Saturday of the 14th Week in Ordinary Time
Isaiah 6:1-8; 1 Peter 4:14; Matthew 10:24-33
My family and I had the good fortune of going on a pilgrimage to Italy. The churches we visited were, to say the least, breathtaking; each in its own way a masterpiece of art and architecture. It was easy to be overwhelmed by the splendor of it all.
While exploring one of them, I happened to look toward the main altar. A small group of people were gathered in a roped-off space. I assumed it was a tour group waiting for a talk to begin. When I looked back later, I saw that in fact it was people attending Mass. I suddenly realized that, wandering through that majestic space, I got lost in the outward beauty but forgot the deeper one. I was encountering art; they were encountering God.
As the first reading reminded us, the prophet Isaiah also encountered God, and its effect resounds to this day. Who can hear Holy, holy, holy is the LORD of hosts! All the earth is filled with his glory! and not think of the holy Mass? For the Mass, indeed every sacrament, is an encounter with the living God. Pope Francis made this clear when he wrote that Christ, the Incarnation, is Himself the “very method that the Holy Trinity has chosen to open to us the way of communion. Christian faith is either an encounter with Him alive, or it does not exist… We need to be present at that Supper, to be able to hear his voice, to eat his Body and to drink his Blood. We need Him. In the Eucharist and in all the sacraments we are guaranteed the possibility of encountering the Lord Jesus and of having the power of his Paschal Mystery reach us. The salvific power of the sacrifice of Jesus, his every word, his every gesture, glance, and feeling reaches us through the celebration of the sacraments.”1
We heard in the Old Testament readings this week forebodings of this encounter. On the one hand, God said to Israel through Hosea, I will allure her; I will lead her into the desert and speak to her heart (2:16); it is time to seek the LORD (10:12); I drew them with human cords, with bands of love; I fostered them like one who raises an infant to his cheeks (11:4); and finally, Return, Israel, to the LORD, your God… Take with you words, and return to the LORD (14:2-3). But on the other hand, we also heard Him say that Israel made idols for themselves (8:4); their heart is false (10:2); and the more I called them, the farther they went from me (11:2).

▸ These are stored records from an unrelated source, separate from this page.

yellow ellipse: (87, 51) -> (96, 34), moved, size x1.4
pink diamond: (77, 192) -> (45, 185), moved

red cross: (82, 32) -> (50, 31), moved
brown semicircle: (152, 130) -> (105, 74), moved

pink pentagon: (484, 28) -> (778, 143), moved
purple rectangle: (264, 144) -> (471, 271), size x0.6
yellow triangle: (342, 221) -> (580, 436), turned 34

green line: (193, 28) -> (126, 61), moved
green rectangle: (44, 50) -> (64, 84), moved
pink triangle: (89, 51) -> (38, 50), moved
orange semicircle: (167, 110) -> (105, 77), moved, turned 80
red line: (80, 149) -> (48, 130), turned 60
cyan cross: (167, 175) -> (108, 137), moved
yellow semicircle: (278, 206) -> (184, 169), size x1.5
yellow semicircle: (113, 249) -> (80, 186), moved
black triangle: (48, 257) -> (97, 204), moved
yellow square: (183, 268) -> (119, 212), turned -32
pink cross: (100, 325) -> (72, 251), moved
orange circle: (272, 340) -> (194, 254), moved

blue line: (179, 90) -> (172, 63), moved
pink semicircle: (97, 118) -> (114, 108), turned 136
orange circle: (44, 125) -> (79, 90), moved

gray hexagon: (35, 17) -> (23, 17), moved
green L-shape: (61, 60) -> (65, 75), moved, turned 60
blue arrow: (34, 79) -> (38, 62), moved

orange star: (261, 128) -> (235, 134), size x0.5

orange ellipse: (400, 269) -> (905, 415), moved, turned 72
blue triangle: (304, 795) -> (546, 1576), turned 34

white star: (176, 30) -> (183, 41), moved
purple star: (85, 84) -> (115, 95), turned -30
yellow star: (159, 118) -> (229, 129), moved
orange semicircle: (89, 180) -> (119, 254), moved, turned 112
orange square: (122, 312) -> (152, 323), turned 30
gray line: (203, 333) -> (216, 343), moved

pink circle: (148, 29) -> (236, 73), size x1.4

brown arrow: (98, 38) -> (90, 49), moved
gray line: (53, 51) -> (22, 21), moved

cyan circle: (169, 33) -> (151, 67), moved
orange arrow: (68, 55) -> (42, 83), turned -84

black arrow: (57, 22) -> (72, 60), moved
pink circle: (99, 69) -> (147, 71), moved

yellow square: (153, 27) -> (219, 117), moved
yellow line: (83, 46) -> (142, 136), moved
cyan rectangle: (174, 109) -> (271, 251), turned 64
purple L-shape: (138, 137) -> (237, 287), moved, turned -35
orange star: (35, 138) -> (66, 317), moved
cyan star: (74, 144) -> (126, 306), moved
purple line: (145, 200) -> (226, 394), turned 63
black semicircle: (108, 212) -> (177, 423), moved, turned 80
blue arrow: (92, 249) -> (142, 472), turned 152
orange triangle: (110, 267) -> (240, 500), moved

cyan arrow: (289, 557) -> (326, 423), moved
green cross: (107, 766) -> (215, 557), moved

The pattern is clear: God seeks encounter, to share his love; we, to avoid. Why? Fear, mostly. It’s in our nature. God calls us to be holy – set apart – but we fear not fitting in. He calls us to speak truth in the open, but we are silent, fearing the challenge. He calls us to give ourselves completely to him, but we fear the loss of control. He calls us to the humility of service, but we fear giving up our pride. And where does this fear leave us?Empty, ashamed, hiding in the darkness of our sins, and afraid to open ourselves up to the all-seeing light of Christ.
But his light is also the perfect love that drives out fear (1 John 4:18). That is why Jesus urges his disciples to become like their Master, that His love will transform us. Our encounter with the living God in every sacrament is meant to bear witness to the transformative power of His love. Why else would Jesus say, What I say to you in the darkness, speak in the light; what you hear whispered, proclaim on the housetops (Matthew 10:27)? Aren’t the most loving words the ones so often spoken in the darkness, or whispered in our ears? The perfect love that drives out fear is the heart of our encounter with God in the liturgy, the love that is meant to evoke in us the same sense of humble self-surrender that Isaiah felt when he cried out, I am a man of unclean lips (Isaiah 6:5).
It was the loving and living word of God that cleansed him, the same one who comes to us and seeks to perfect in us the effect of that encounter: the Spirit of God who rests upon us (1 Peter 4:14), who moves us to speak in the light, to proclaim what God has whispered, and to say as Isaiah said, Here I am, send me!